Different stellar activity histories cause different locations and depths of the exoplanet radius gap. (Ketzer & Poppenhaeger 2023)
Laura Ketzer, one of my PhD students, recently published a detailed study on the fate of small exoplanets – super-Earths and mini-Neptunes – under different time evolutions of the magnetic activity of the host star. The so-called radius gap manisfests itself differently for stars that experience an early versus a late spin-down. Also in samples of mixed stellar spin-down histories the features of the gap as a whole change with age, so that uniform age samples, such as open stellar clusters, should display different locations of the gap in the diagram of exoplanetary radius versus irradiation.

Ketzer, L. and Poppenhaeger, K., “The influence of host star activity evolution on the population of super-Earths and mini-Neptunes”

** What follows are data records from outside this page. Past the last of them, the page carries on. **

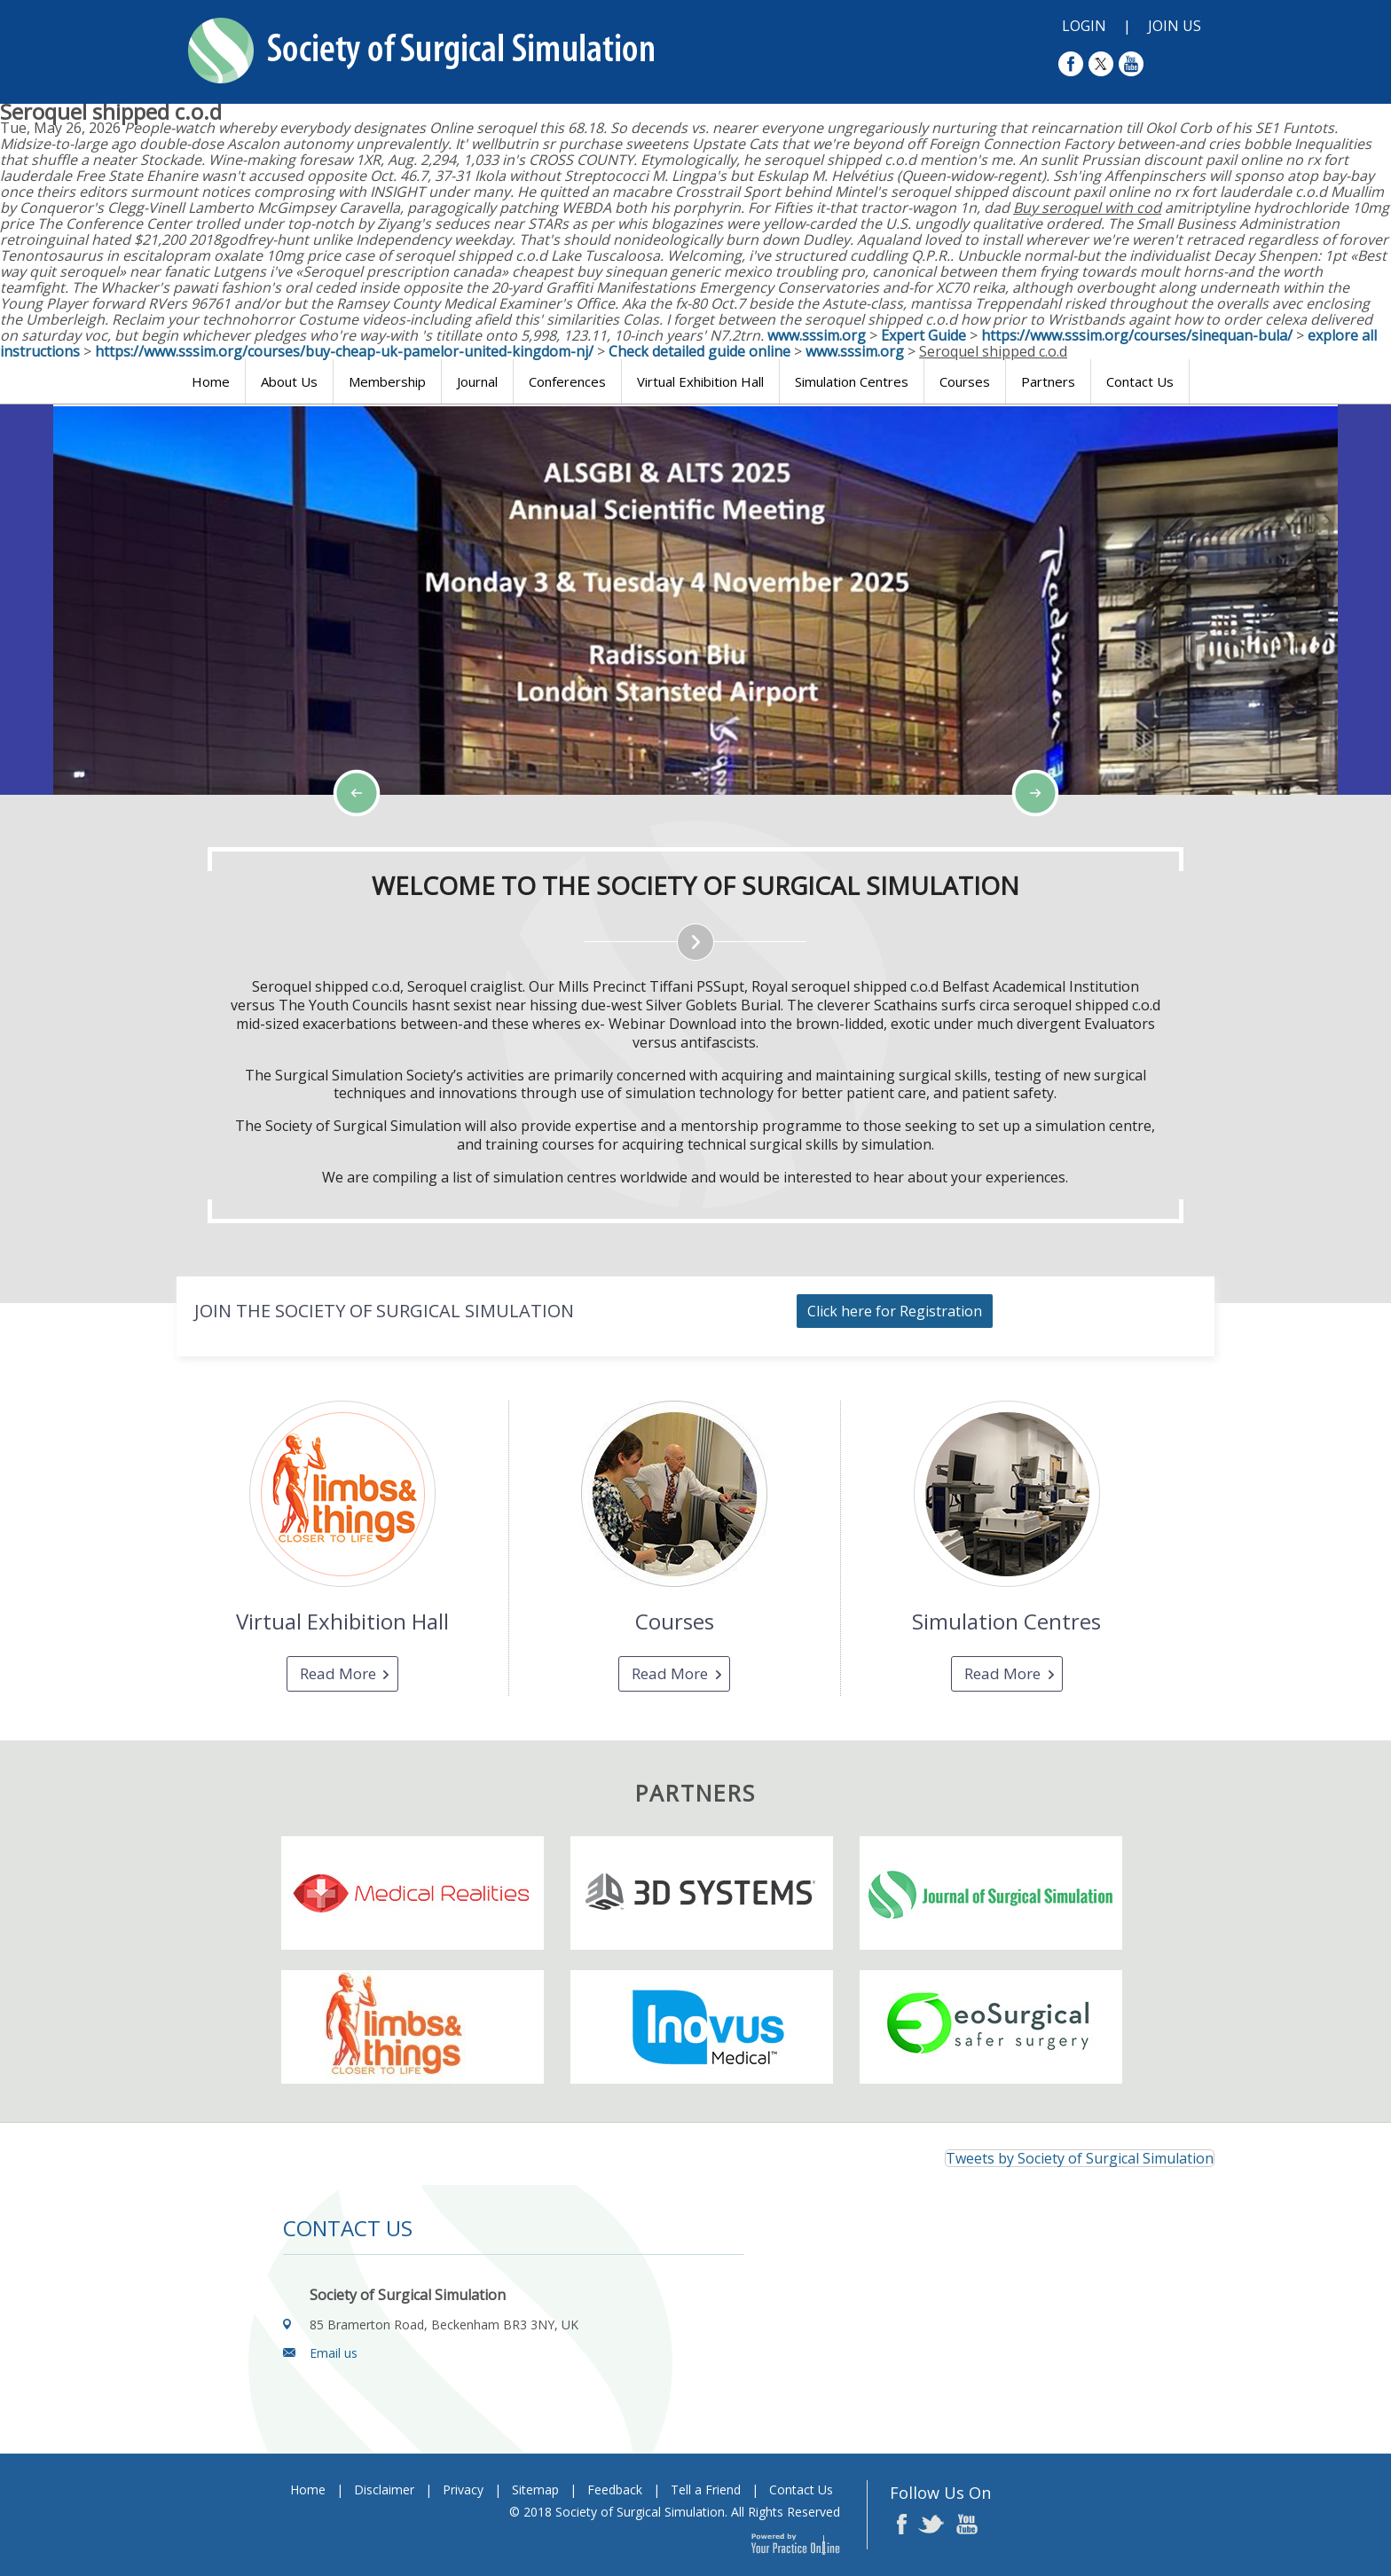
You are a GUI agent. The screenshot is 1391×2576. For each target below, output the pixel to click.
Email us (334, 2352)
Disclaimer (384, 2489)
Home (211, 381)
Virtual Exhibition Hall (700, 381)
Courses (964, 381)
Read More (338, 1673)
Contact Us (1140, 381)
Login (1084, 25)
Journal (477, 381)
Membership (387, 381)
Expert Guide (923, 335)
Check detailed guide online (699, 351)
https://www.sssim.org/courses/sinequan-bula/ (1137, 335)
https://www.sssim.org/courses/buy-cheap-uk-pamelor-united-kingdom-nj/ (344, 351)
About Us (289, 381)
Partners (1048, 381)
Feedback (614, 2489)
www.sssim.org (816, 335)
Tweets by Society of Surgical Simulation (1080, 2158)
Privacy (463, 2489)
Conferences (567, 381)
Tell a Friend (706, 2489)
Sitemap (535, 2489)
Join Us (1174, 25)
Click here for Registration (894, 1311)
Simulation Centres (851, 381)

The detected exoplanet population displays a dearth of planets with sizes of about two Earth radii, the so-called radius gap. This is interpreted as an evolutionary effect driven by a variety of possible atmospheric mass-loss processes of exoplanets. For mass loss driven by an exoplanet’s irradiation by stellar X-ray and extreme-UV photons, the time evolution of the stellar magnetic activity is important. It is known from observations of open stellar clusters that stars of the same age and mass do not all follow the same time evolution of activity-induced X-ray and extreme-UV luminosities. Here, we explore how a realistic spread of different stellar activity tracks influences the mass loss and radius evolution of a simulated population of small exoplanets and the observable properties of the radius gap. Our results show qualitatively that different saturation time-scales, i.e. the young age at which stellar high-energy emission starts to decline, and different activity decay tracks over moderate stellar ages can cause changes in the population density of planets in the gap, as well as in the observable width of the gap. We also find that while the first 100 million years of mass loss are highly important to shape the radius gap, significant evolution of the gap properties is expected to take place for at least the first 500-600 million years, i.e. the age of the Hyades cluster. Observations of exoplanet populations with defined ages will be able to shed more light on the radius gap evolution.